Structured page parsing data
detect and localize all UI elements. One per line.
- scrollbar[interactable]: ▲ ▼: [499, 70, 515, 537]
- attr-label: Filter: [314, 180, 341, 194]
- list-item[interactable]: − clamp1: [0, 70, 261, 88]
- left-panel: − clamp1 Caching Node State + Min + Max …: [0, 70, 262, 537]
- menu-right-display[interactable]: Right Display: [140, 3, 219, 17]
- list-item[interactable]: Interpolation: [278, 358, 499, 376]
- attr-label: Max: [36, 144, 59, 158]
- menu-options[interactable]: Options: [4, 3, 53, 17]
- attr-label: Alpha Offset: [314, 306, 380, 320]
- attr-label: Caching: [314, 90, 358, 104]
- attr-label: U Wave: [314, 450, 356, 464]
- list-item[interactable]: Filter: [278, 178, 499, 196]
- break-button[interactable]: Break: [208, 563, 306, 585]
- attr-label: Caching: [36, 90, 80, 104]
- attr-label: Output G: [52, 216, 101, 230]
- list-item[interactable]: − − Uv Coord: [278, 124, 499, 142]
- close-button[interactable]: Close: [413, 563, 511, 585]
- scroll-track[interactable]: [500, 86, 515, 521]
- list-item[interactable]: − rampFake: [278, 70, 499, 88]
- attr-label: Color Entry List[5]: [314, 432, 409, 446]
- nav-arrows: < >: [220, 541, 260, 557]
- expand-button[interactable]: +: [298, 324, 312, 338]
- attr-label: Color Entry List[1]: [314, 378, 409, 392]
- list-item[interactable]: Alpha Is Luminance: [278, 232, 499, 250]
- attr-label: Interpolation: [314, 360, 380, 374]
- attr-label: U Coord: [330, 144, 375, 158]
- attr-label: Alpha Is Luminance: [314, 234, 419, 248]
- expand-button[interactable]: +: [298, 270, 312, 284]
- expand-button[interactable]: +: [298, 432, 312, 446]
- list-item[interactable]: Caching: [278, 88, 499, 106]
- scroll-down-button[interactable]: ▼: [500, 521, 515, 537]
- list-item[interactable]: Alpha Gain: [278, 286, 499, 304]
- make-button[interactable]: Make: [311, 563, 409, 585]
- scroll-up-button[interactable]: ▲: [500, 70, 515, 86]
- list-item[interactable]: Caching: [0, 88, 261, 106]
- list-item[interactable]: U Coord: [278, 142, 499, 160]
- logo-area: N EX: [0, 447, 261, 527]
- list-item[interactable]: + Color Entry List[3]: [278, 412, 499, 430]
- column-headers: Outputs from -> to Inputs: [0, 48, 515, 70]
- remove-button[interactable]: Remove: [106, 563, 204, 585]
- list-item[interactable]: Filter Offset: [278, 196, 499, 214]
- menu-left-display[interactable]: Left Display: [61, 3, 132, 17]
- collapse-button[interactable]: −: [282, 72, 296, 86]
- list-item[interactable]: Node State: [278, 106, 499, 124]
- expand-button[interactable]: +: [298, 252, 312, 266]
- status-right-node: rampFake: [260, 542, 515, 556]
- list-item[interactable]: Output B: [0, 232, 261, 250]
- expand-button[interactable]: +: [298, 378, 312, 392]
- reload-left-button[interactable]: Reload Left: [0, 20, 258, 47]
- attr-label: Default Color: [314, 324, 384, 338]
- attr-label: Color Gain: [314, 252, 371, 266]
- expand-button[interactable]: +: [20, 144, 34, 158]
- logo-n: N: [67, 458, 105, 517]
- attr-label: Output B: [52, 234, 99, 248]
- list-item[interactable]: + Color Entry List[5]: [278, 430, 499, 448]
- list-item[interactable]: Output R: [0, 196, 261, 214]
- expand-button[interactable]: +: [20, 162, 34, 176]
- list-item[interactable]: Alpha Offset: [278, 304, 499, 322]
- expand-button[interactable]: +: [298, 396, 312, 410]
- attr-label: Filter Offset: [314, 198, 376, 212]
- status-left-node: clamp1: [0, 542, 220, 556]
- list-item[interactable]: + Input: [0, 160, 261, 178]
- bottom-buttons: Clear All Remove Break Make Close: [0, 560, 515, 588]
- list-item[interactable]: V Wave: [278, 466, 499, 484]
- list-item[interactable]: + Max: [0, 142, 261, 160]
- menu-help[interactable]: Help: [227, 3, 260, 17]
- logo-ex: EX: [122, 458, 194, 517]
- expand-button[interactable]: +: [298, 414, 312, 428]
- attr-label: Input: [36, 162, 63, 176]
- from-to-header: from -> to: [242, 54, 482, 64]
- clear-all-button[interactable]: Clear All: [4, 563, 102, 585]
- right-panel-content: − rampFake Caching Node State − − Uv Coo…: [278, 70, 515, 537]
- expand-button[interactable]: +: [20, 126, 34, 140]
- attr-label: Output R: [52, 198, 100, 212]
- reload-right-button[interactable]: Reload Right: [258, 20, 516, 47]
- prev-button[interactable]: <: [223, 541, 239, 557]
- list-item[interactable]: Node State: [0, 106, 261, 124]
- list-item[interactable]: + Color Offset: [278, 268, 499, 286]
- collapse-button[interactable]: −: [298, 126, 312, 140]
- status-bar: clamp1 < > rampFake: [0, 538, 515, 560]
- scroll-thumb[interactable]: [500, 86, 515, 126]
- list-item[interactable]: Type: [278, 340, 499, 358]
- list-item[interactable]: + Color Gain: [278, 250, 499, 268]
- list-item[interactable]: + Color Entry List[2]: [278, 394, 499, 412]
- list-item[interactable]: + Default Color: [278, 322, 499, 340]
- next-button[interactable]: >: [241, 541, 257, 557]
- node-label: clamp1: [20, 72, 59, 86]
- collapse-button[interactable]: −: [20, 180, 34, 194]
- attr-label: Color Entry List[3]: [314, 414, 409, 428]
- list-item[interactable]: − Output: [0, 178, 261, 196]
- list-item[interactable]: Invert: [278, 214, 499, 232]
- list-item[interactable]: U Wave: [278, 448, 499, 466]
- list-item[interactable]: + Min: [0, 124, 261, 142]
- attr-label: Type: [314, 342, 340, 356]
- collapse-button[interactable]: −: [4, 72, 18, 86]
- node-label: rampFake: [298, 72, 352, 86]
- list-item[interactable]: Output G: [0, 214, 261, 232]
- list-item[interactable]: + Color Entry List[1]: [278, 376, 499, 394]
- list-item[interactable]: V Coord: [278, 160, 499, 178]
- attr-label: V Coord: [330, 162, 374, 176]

Exercise prompt
Output every record above, exactly as written.

Solved exercise
detect and localize all UI elements. One per line.
- scrollbar[interactable]: ▲ ▼: [499, 70, 515, 537]
- attr-label: Filter: [314, 180, 341, 194]
- list-item[interactable]: − clamp1: [0, 70, 261, 88]
- left-panel: − clamp1 Caching Node State + Min + Max …: [0, 70, 262, 537]
- menu-right-display[interactable]: Right Display: [140, 3, 219, 17]
- list-item[interactable]: Interpolation: [278, 358, 499, 376]
- attr-label: Max: [36, 144, 59, 158]
- menu-options[interactable]: Options: [4, 3, 53, 17]
- attr-label: Alpha Offset: [314, 306, 380, 320]
- attr-label: Caching: [314, 90, 358, 104]
- attr-label: U Wave: [314, 450, 356, 464]
- list-item[interactable]: Filter: [278, 178, 499, 196]
- break-button[interactable]: Break: [208, 563, 306, 585]
- attr-label: Caching: [36, 90, 80, 104]
- attr-label: Output G: [52, 216, 101, 230]
- list-item[interactable]: − − Uv Coord: [278, 124, 499, 142]
- close-button[interactable]: Close: [413, 563, 511, 585]
- scroll-track[interactable]: [500, 86, 515, 521]
- list-item[interactable]: − rampFake: [278, 70, 499, 88]
- attr-label: Color Entry List[5]: [314, 432, 409, 446]
- nav-arrows: < >: [220, 541, 260, 557]
- expand-button[interactable]: +: [298, 324, 312, 338]
- attr-label: Color Entry List[1]: [314, 378, 409, 392]
- list-item[interactable]: Alpha Is Luminance: [278, 232, 499, 250]
- attr-label: Interpolation: [314, 360, 380, 374]
- attr-label: U Coord: [330, 144, 375, 158]
- attr-label: Alpha Is Luminance: [314, 234, 419, 248]
- expand-button[interactable]: +: [298, 270, 312, 284]
- expand-button[interactable]: +: [298, 432, 312, 446]
- list-item[interactable]: Caching: [278, 88, 499, 106]
- scroll-down-button[interactable]: ▼: [500, 521, 515, 537]
- list-item[interactable]: Alpha Gain: [278, 286, 499, 304]
- make-button[interactable]: Make: [311, 563, 409, 585]
- scroll-up-button[interactable]: ▲: [500, 70, 515, 86]
- list-item[interactable]: Caching: [0, 88, 261, 106]
- list-item[interactable]: U Coord: [278, 142, 499, 160]
- logo-area: N EX: [0, 447, 261, 527]
- list-item[interactable]: + Color Entry List[3]: [278, 412, 499, 430]
- column-headers: Outputs from -> to Inputs: [0, 48, 515, 70]
- remove-button[interactable]: Remove: [106, 563, 204, 585]
- list-item[interactable]: Filter Offset: [278, 196, 499, 214]
- menu-left-display[interactable]: Left Display: [61, 3, 132, 17]
- collapse-button[interactable]: −: [282, 72, 296, 86]
- list-item[interactable]: Node State: [278, 106, 499, 124]
- expand-button[interactable]: +: [298, 252, 312, 266]
- status-right-node: rampFake: [260, 542, 515, 556]
- list-item[interactable]: Output B: [0, 232, 261, 250]
- expand-button[interactable]: +: [298, 378, 312, 392]
- reload-left-button[interactable]: Reload Left: [0, 20, 258, 47]
- attr-label: Default Color: [314, 324, 384, 338]
- attr-label: Color Gain: [314, 252, 371, 266]
- expand-button[interactable]: +: [20, 144, 34, 158]
- logo-n: N: [67, 458, 105, 517]
- attr-label: Output B: [52, 234, 99, 248]
- list-item[interactable]: + Color Entry List[5]: [278, 430, 499, 448]
- list-item[interactable]: Output R: [0, 196, 261, 214]
- expand-button[interactable]: +: [20, 162, 34, 176]
- list-item[interactable]: Alpha Offset: [278, 304, 499, 322]
- expand-button[interactable]: +: [298, 396, 312, 410]
- attr-label: Filter Offset: [314, 198, 376, 212]
- status-left-node: clamp1: [0, 542, 220, 556]
- list-item[interactable]: + Input: [0, 160, 261, 178]
- bottom-buttons: Clear All Remove Break Make Close: [0, 560, 515, 588]
- list-item[interactable]: V Wave: [278, 466, 499, 484]
- list-item[interactable]: + Max: [0, 142, 261, 160]
- menu-help[interactable]: Help: [227, 3, 260, 17]
- logo-ex: EX: [122, 458, 194, 517]
- expand-button[interactable]: +: [298, 414, 312, 428]
- attr-label: Input: [36, 162, 63, 176]
- from-to-header: from -> to: [242, 54, 482, 64]
- clear-all-button[interactable]: Clear All: [4, 563, 102, 585]
- right-panel-content: − rampFake Caching Node State − − Uv Coo…: [278, 70, 515, 537]
- expand-button[interactable]: +: [20, 126, 34, 140]
- attr-label: Output R: [52, 198, 100, 212]
- reload-right-button[interactable]: Reload Right: [258, 20, 516, 47]
- prev-button[interactable]: <: [223, 541, 239, 557]
- list-item[interactable]: Node State: [0, 106, 261, 124]
- list-item[interactable]: + Color Offset: [278, 268, 499, 286]
- collapse-button[interactable]: −: [298, 126, 312, 140]
- status-bar: clamp1 < > rampFake: [0, 538, 515, 560]
- scroll-thumb[interactable]: [500, 86, 515, 126]
- list-item[interactable]: Type: [278, 340, 499, 358]
- list-item[interactable]: + Color Gain: [278, 250, 499, 268]
- list-item[interactable]: + Color Entry List[2]: [278, 394, 499, 412]
- list-item[interactable]: + Default Color: [278, 322, 499, 340]
- next-button[interactable]: >: [241, 541, 257, 557]
- node-label: clamp1: [20, 72, 59, 86]
- collapse-button[interactable]: −: [20, 180, 34, 194]
- attr-label: Color Entry List[3]: [314, 414, 409, 428]
- list-item[interactable]: − Output: [0, 178, 261, 196]
- list-item[interactable]: Invert: [278, 214, 499, 232]
- list-item[interactable]: U Wave: [278, 448, 499, 466]
- list-item[interactable]: + Min: [0, 124, 261, 142]
- attr-label: Type: [314, 342, 340, 356]
- collapse-button[interactable]: −: [4, 72, 18, 86]
- node-label: rampFake: [298, 72, 352, 86]
- list-item[interactable]: Output G: [0, 214, 261, 232]
- list-item[interactable]: + Color Entry List[1]: [278, 376, 499, 394]
- list-item[interactable]: V Coord: [278, 160, 499, 178]
- attr-label: V Coord: [330, 162, 374, 176]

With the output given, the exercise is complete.